These two taxes--employer FICA and unemployment--are costs to your employer of having you as an employee.
Most people have a 401(k) plan at work, and know how much the employer match is. The median employer match on a 401(k) is 3% up to $225,000 of salary. If you are contributing sufficiently to receive this match, factor it in accordingly. You may need to adjust this number if there is a vesting schedule to the employer match.
Do not count fringe benefits for health insurance, HSA contributions, dependent care, or commuter benefits that come as a payroll deduction--you are paying that, and it's part of the wage segment of this calculation.
Rather, count what your employer is paying on his behalf. Typically, this might include an HSA contribution, premium contributions for health insurance, paying for a public transportation token or parking, etc.
What if you don't know the value? Figure on your total health care costing about 10% of your salary, and subtract off what you are putting in through pre-tax deferral. The limit on HSA contributions is $2850 for singles, $5650 for family. The limit on public transportation tokens is $110 per month. The limit on a parking contract is $215 per month.
This is a difficult one to ascertain. This seeks to capture the value of what your employer is providing for you to work. This includes office space, a phone line, a computer, maybe a Blackberry, office supplies, use of a copier, maybe free coffee, etc. Try to put a value on this as best you can.

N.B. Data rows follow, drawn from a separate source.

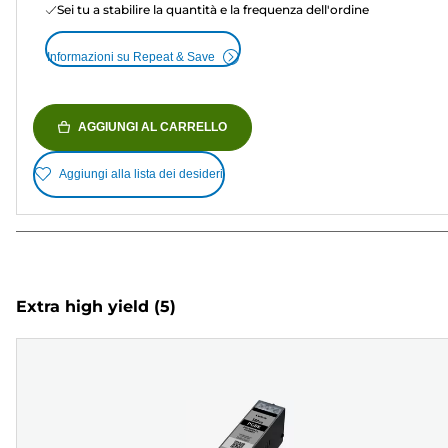
Sei tu a stabilire la quantità e la frequenza dell'ordine
Informazioni su Repeat & Save
AGGIUNGI AL CARRELLO
Aggiungi alla lista dei desideri
Extra high yield
(5)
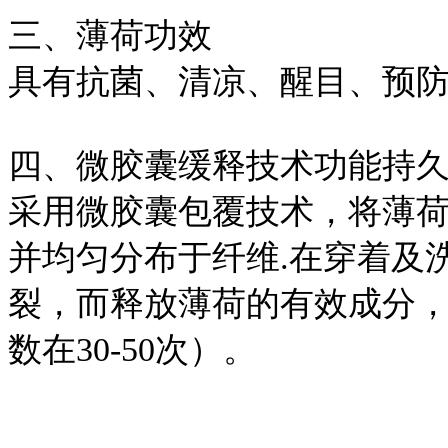
三、薄荷功效
具有抗菌、清凉、醒目、预
四、微胶囊缓释技术功能持
采用微胶囊包覆技术，将薄
并均匀分布于纤维.在穿着及
裂，而释放薄荷的有效成分
数在30-50次）。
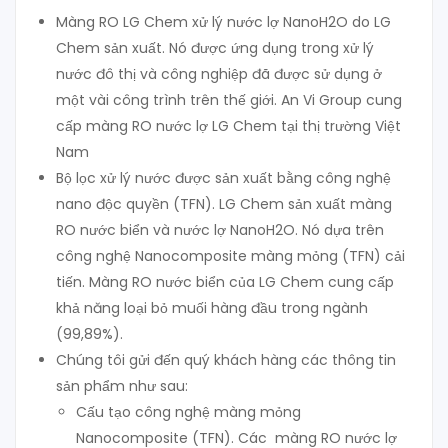
Màng RO LG Chem xử lý nước lợ NanoH2O do LG
Chem sản xuất. Nó được ứng dụng trong xử lý
nước đô thị và công nghiệp đã được sử dụng ở
một vài công trình trên thế giới. An Vi Group cung
cấp màng RO nước lợ LG Chem tại thị trường Việt
Nam
Bộ lọc xử lý nước được sản xuất bằng công nghệ
nano độc quyền (TFN). LG Chem sản xuất màng
RO nước biển và nước lợ NanoH2O. Nó dựa trên
công nghệ Nanocomposite màng mỏng (TFN) cải
tiến. Màng RO nước biển của LG Chem cung cấp
khả năng loại bỏ muối hàng đầu trong ngành
(99,89%).
Chúng tôi gửi đến quý khách hàng các thông tin
sản phẩm như sau:
Cấu tạo công nghệ màng mỏng
Nanocomposite (TFN). Các màng RO nước lợ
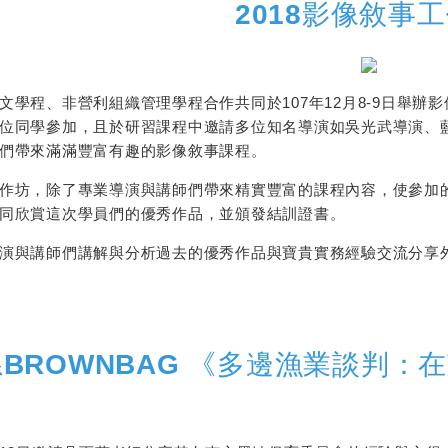
2018影像敘事
文學程、非營利組織管理學程合作共同於107年12月8-9日舉辦
位同學參加，且於研習課程中邀請多位知名導演如吳光武導演、
們帶來滿滿豐富有趣的影像敘事課程。
作坊，除了專業導演與講師們帶來精實豐富的課程內容，使參加的
同欣賞這次學員們的優秀作品，並頒發結訓證書。
演與講師們講解與分析過去的優秀作品與寶貴實務經驗交流分享
系
BROWNBAG
《
多邊漁業談判：在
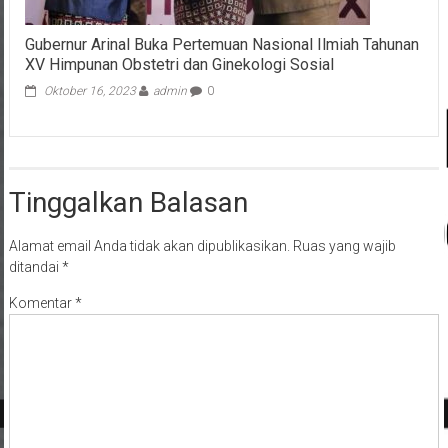
Gubernur Arinal Buka Pertemuan Nasional Ilmiah Tahunan
XV Himpunan Obstetri dan Ginekologi Sosial
Oktober 16, 2023
admin
0
Tinggalkan Balasan
Alamat email Anda tidak akan dipublikasikan.
Ruas yang wajib
ditandai
*
Komentar
*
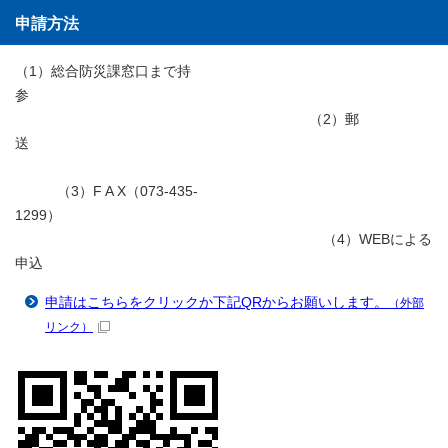
申請方法
（1）総合防災課窓口まで持
参
（2）郵
送
（3）F A X（073-435-
1299）
（4）WEBによる
申込
申請はこちらをクリックか下記QRからお願いします。
（外部
リンク）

If you cannot find a way to do so reasonably, ballpark it as another 10% of your wages.
Totaling It Up
When you have all components--wages, employer taxes, pension contributions, fringe benefits, and workplace amenities--total it up. What you will have is the total cost of your compensation. That is how much your employer is spending to retain you as an employee.
That--not just your wages--should be your starting point in any contracting negotiation.